While teasing your taste buds at one of the 500 local eateries – this number should be no surprise
when you learn cooking icon Julia Child was born here – you may stumble upon luminaries
of big and small screen as well as stage who have long found this “city that feels like a village” a liveable
locale.
But you can get closer to much bigger stars here.
Creative minds at Jet Propulsion Laboratories monitor progress of their history-making
space probes. Reservations are required, but tours of this facility are free. Details for a visit are available at jpl.nasa.gov.
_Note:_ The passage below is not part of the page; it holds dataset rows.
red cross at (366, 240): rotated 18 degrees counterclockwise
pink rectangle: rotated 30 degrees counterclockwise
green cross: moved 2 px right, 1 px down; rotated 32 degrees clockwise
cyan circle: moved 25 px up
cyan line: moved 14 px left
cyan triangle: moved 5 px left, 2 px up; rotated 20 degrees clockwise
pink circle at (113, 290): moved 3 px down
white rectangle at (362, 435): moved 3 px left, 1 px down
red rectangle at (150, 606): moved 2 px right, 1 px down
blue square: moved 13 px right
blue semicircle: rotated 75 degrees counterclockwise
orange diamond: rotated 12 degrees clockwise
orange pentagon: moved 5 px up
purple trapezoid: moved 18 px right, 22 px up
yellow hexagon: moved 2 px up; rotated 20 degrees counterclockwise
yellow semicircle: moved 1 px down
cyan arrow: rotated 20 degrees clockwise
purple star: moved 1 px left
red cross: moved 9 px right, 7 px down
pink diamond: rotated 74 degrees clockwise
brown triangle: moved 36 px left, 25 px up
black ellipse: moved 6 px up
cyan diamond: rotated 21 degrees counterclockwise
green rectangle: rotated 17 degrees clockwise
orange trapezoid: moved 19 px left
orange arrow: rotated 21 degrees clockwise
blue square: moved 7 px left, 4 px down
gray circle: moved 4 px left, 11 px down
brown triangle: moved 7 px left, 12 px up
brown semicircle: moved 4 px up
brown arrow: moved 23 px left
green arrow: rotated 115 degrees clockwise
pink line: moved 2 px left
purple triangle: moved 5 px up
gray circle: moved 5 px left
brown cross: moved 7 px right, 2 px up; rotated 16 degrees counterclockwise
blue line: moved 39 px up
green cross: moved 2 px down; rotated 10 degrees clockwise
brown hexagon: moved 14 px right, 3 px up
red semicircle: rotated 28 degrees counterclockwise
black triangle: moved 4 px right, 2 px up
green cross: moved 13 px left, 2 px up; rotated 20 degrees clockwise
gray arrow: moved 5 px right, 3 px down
To pleasure your psyche, the Norton Simon Museum offers an intimate walk among works by,
among others, Monet, Rembrandt, Rubens, Renoir, Raphael, and Degas, including his famous
depiction of a young ballerina “Waiting.” All are within touching distance in this visitor-friendly
facility along the Rose Parade route.
While you‘re in this part of town, skip over to the Pasadena Museum of History for a quick tour
of the 18-room Fenyes House. The mansion echoes how Pasadena grew out of the Spanish
outpost established at Mission San Gabriel by Franciscan Father Junipero Serra back in 1771.
The community sprouted after the transcontinental railway reached the sleepy little town of Los
Angeles in the 1870s and the region was discovered by a handful of wealthy Midwesterners from
Indiana, Illinois, and Michigan seeking escape from frigid winters.
The Fenyes House is one of 52 grand mansions built in the late 1800s along a millionaires’ row known as “the Boulevard.”
It was millionaire railroad-and real-estate magnate Henry Huntington who established the 207-acre Library, Art
Collections and Botanical Gardens complex known simply as The Huntington.
The Library, a research center that has been dubbed the Bastille of Books, houses original
Shakespeare works as well as Benjamin Franklin’s handwritten autobiography and an original
Gutenberg Bible.
On display in the art gallery are several works by Gainsborough, including his renowned Blue
Boy. A mausoleum built on the grounds was designed by John Russell Pope and used as a
prototype for the Jefferson Memorial in Washington, D.C.
Fifteen gardens exhibit botanical eye-candy stretching from Chinese and Japanese landscaping to a
patch of desert.
It was near a knoll now supporting a rose-festooned Temple of Love that a neighbor’s young lad
used to play his war games. The boy grew up to be Gen. George Patton of World War II fame.
Between tours of these and other attractions, such as the Pacific Asia Museum, where some 50
centuries of Asian ceramics is part of its exhibits, there’s a wide choice of palate-pleasing
moments.
For example, just an interlude away from the Pasadena Playhouse – such household names as Dustin Hoffman
and Gene Hackman launched careers here – is Maison Akira, where chef Akira
Hirose fuses French and Japanese cuisine. He gets it all done, he said because “in the kitchen, its like a big orchestra and I just direct the musicians.”
After all this activity, you just might want to take a few moments to smell the roses in Pasadena.